Work to complete: In the data below, one line contains "Plan du site (304, 2558)" and a later one contains "Elsa Gurrieri (30, 1434)". Print both, with every line between them, exactly and alone.

Material for the task:
▬▬▬▬▬▬

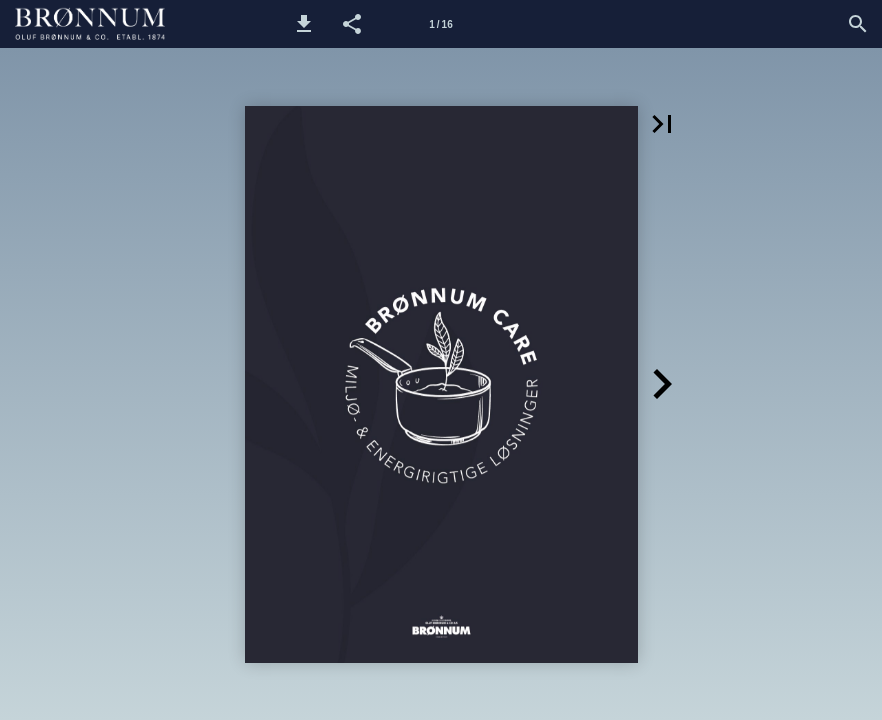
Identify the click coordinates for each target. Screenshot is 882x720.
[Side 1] (441, 24)
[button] (304, 24)
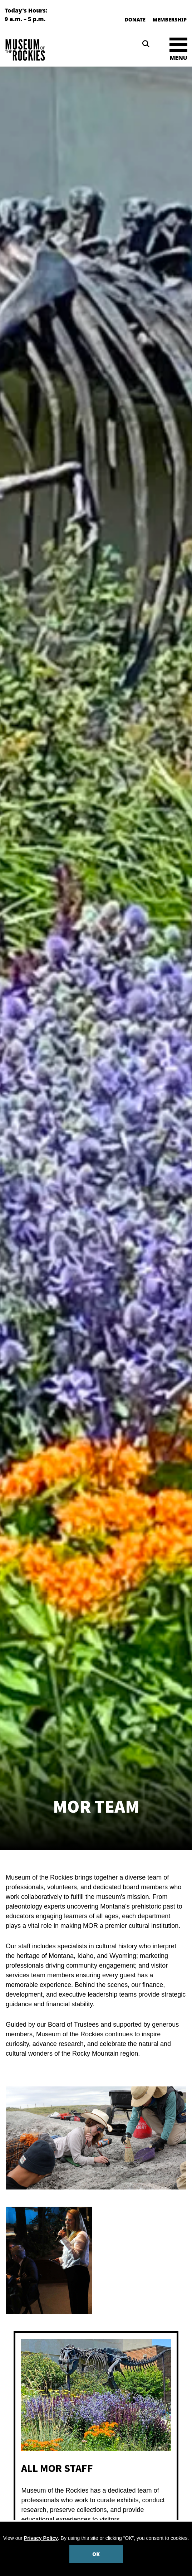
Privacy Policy (41, 2538)
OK (96, 2554)
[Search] (146, 44)
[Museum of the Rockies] (49, 50)
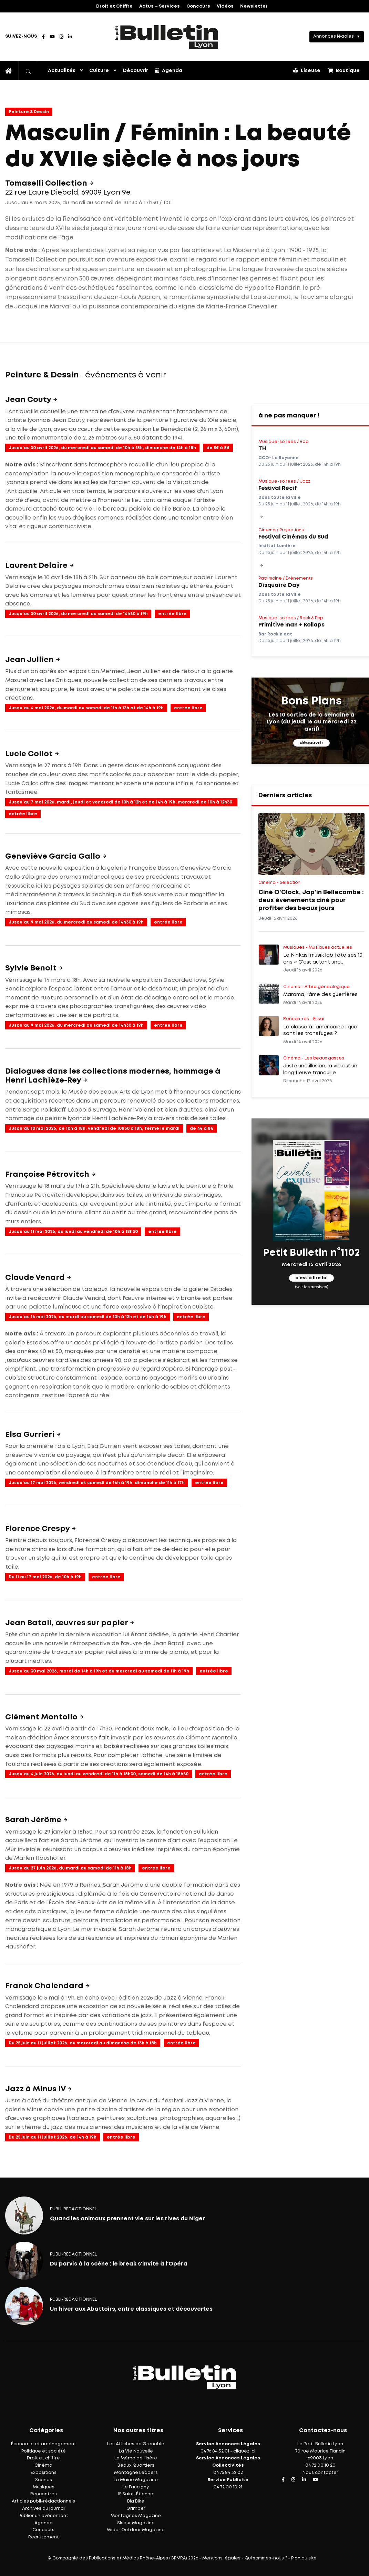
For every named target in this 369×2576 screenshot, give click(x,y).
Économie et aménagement (43, 2444)
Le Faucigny (136, 2487)
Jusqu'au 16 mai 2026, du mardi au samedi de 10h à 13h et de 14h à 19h (87, 1317)
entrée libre (172, 614)
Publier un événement (43, 2516)
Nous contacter (320, 2473)
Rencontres (43, 2494)
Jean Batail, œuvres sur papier (67, 1623)
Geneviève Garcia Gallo (53, 856)
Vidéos (225, 6)
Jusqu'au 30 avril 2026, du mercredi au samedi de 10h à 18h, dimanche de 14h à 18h (102, 448)
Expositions (44, 2473)
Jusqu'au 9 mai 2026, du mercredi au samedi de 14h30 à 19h (76, 922)
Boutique (344, 70)
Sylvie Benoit (31, 968)
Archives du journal (43, 2508)
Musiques (43, 2487)
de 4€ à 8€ (201, 1129)
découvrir (311, 743)
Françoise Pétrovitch (48, 1174)
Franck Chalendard (45, 1986)
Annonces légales (333, 36)
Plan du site (304, 2558)
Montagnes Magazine (136, 2516)
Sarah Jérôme (34, 1820)
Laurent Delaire (37, 565)
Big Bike (135, 2501)
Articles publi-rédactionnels (43, 2501)
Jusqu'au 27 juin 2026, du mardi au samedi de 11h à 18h (70, 1868)
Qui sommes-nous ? (266, 2558)
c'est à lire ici (311, 1278)
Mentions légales (221, 2558)
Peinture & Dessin (29, 112)
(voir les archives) (311, 1287)
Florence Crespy (38, 1529)
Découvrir (135, 71)
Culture (99, 71)
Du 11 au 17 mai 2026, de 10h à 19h (45, 1577)
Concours (198, 6)
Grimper (135, 2508)
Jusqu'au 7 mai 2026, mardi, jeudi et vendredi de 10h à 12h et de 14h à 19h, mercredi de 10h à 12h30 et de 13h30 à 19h (120, 803)
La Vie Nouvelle (136, 2451)
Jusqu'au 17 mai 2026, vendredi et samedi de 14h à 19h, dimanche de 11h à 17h (97, 1483)
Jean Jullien (30, 660)
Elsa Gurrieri (30, 1434)
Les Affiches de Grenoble (135, 2444)
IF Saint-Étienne (135, 2494)
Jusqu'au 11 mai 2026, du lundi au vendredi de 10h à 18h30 (73, 1232)
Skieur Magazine (136, 2523)
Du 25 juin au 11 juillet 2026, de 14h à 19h (52, 2137)
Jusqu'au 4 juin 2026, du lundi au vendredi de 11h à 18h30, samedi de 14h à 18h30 (98, 1774)
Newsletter (254, 6)
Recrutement (43, 2537)
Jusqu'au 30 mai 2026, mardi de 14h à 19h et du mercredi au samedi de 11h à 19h (99, 1671)
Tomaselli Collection (47, 183)
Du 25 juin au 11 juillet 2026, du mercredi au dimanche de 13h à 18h (83, 2043)
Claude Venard (35, 1277)
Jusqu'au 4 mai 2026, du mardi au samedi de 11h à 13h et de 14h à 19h (86, 708)
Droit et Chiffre (114, 6)
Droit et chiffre (43, 2458)
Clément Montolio (42, 1717)
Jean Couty (29, 399)
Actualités (61, 71)
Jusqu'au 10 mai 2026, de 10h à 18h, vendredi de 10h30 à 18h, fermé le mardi (94, 1129)
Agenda (168, 70)
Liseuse (306, 70)
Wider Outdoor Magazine (136, 2530)
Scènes (43, 2480)
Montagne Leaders (136, 2473)
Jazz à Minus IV (36, 2089)
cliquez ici (244, 2451)
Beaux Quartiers (135, 2465)
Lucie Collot (29, 754)
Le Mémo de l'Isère (135, 2458)
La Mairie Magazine (136, 2480)
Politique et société (43, 2451)
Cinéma (43, 2465)
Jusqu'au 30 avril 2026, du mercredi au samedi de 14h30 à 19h (78, 614)
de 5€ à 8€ (217, 448)
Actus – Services (159, 6)
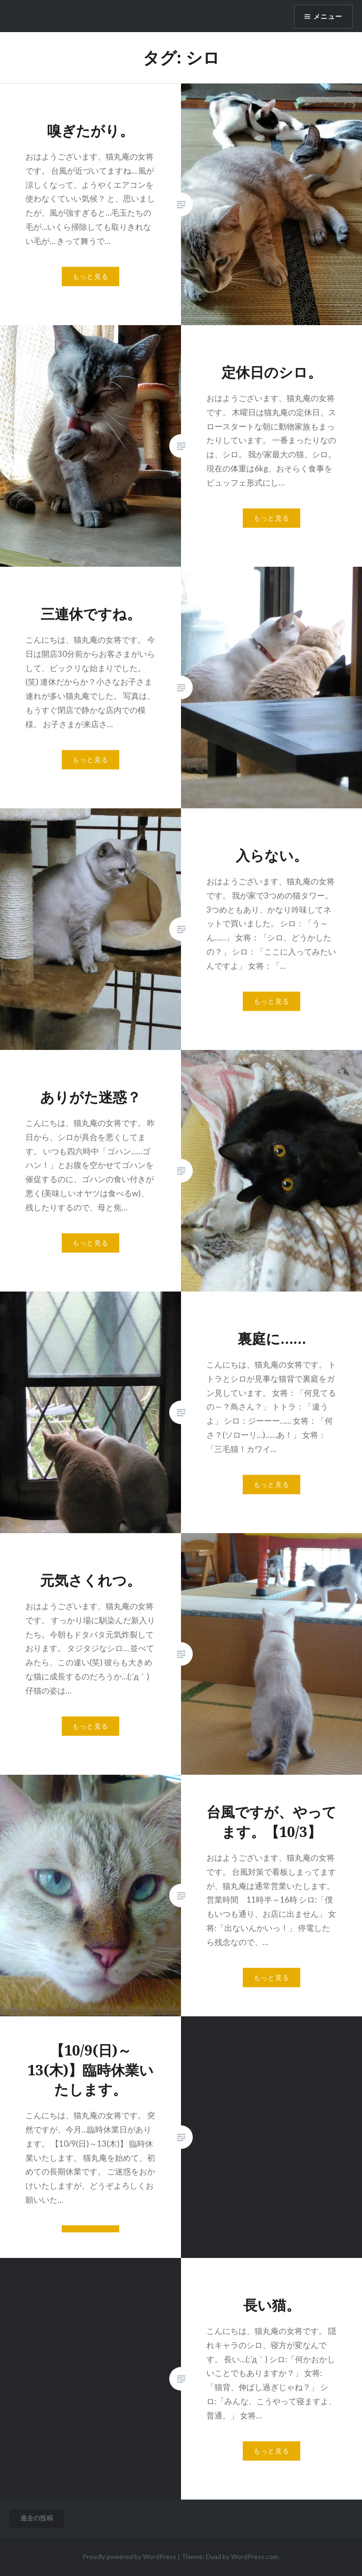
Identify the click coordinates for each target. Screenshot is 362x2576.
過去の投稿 (36, 2518)
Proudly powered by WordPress (129, 2556)
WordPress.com (254, 2556)
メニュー (327, 17)
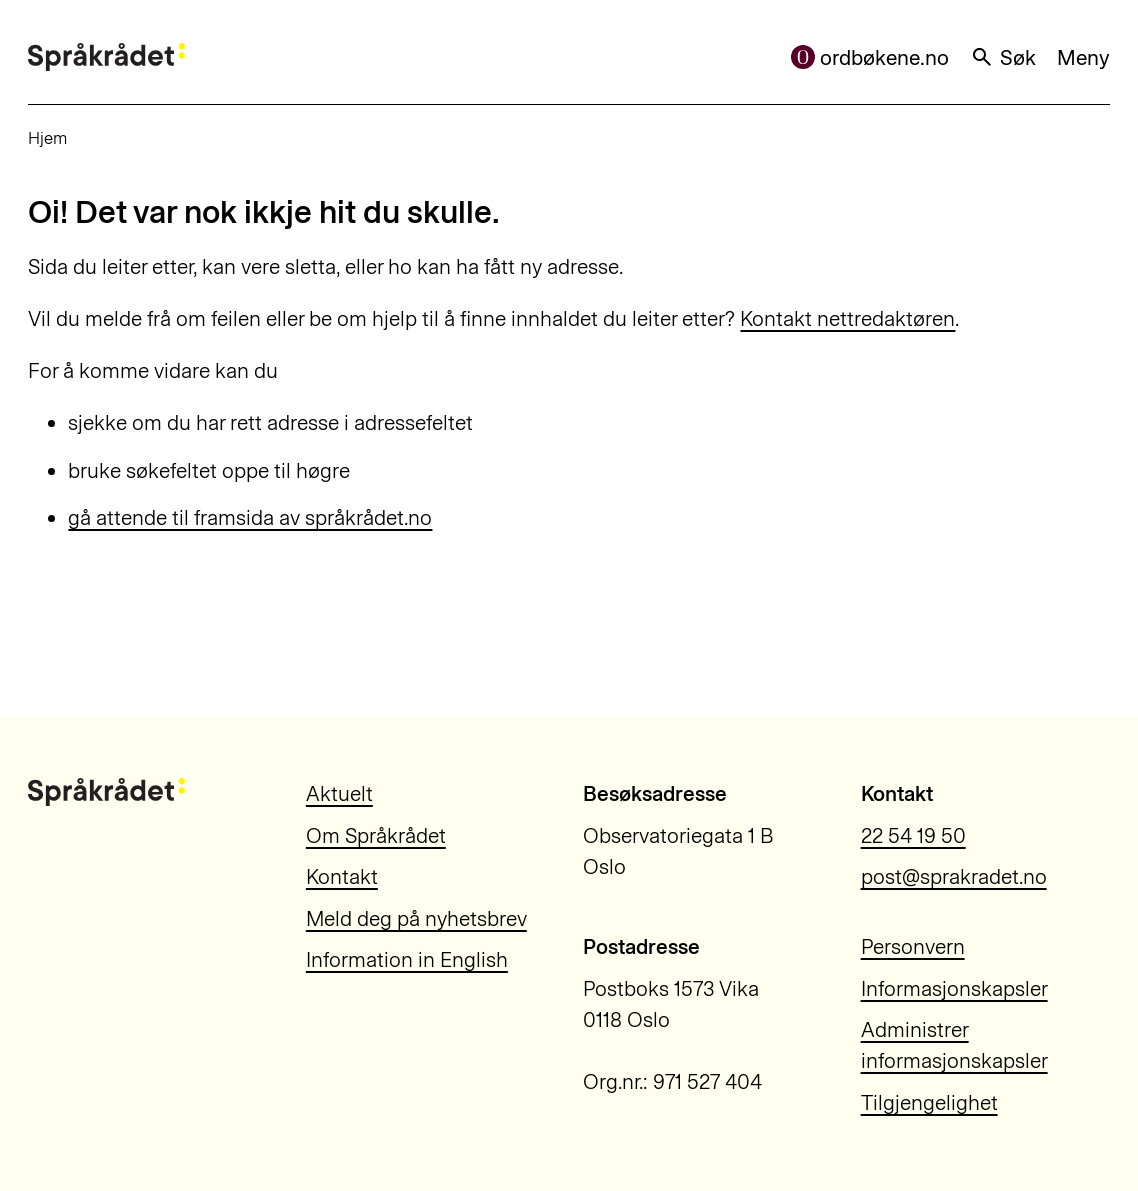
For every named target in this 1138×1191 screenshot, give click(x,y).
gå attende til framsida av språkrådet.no (250, 517)
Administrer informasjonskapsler (954, 1045)
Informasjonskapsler (954, 988)
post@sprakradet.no (954, 876)
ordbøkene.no (870, 57)
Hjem (47, 138)
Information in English (407, 959)
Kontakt (342, 876)
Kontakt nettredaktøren (847, 318)
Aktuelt (339, 793)
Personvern (913, 946)
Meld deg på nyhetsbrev (416, 918)
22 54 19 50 (913, 835)
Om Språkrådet (376, 835)
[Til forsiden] (106, 57)
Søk (1003, 57)
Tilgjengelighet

▬▬▬▬▬▬

Output for this task:
Plan du site (304, 2558)
Montagnes Magazine (136, 2516)
Sarah Jérôme (34, 1820)
Laurent Delaire (37, 565)
Big Bike (135, 2501)
Articles publi-rédactionnels (43, 2501)
Jusqu'au 27 juin 2026, du mardi au samedi de 11h à 18h (70, 1868)
Qui sommes-nous ? (266, 2558)
c'est à lire ici (311, 1278)
Mentions légales (221, 2558)
Peinture & Dessin (29, 112)
(voir les archives) (311, 1287)
Florence Crespy (38, 1529)
Découvrir (135, 71)
Culture (99, 71)
Du 11 au 17 mai 2026, de 10h à 19h (45, 1577)
Concours (198, 6)
Grimper (135, 2508)
Jusqu'au 7 mai 2026, mardi, jeudi et vendredi de 10h à 12h et de 14h à 19h, mercredi de 10h à 12h30 et de 13h30 à 19h (120, 803)
La Vie Nouvelle (136, 2451)
Jusqu'au 17 mai 2026, vendredi et samedi de 14h à 19h, dimanche de 11h à 17h (97, 1483)
Jean Jullien (30, 660)
Elsa Gurrieri (30, 1434)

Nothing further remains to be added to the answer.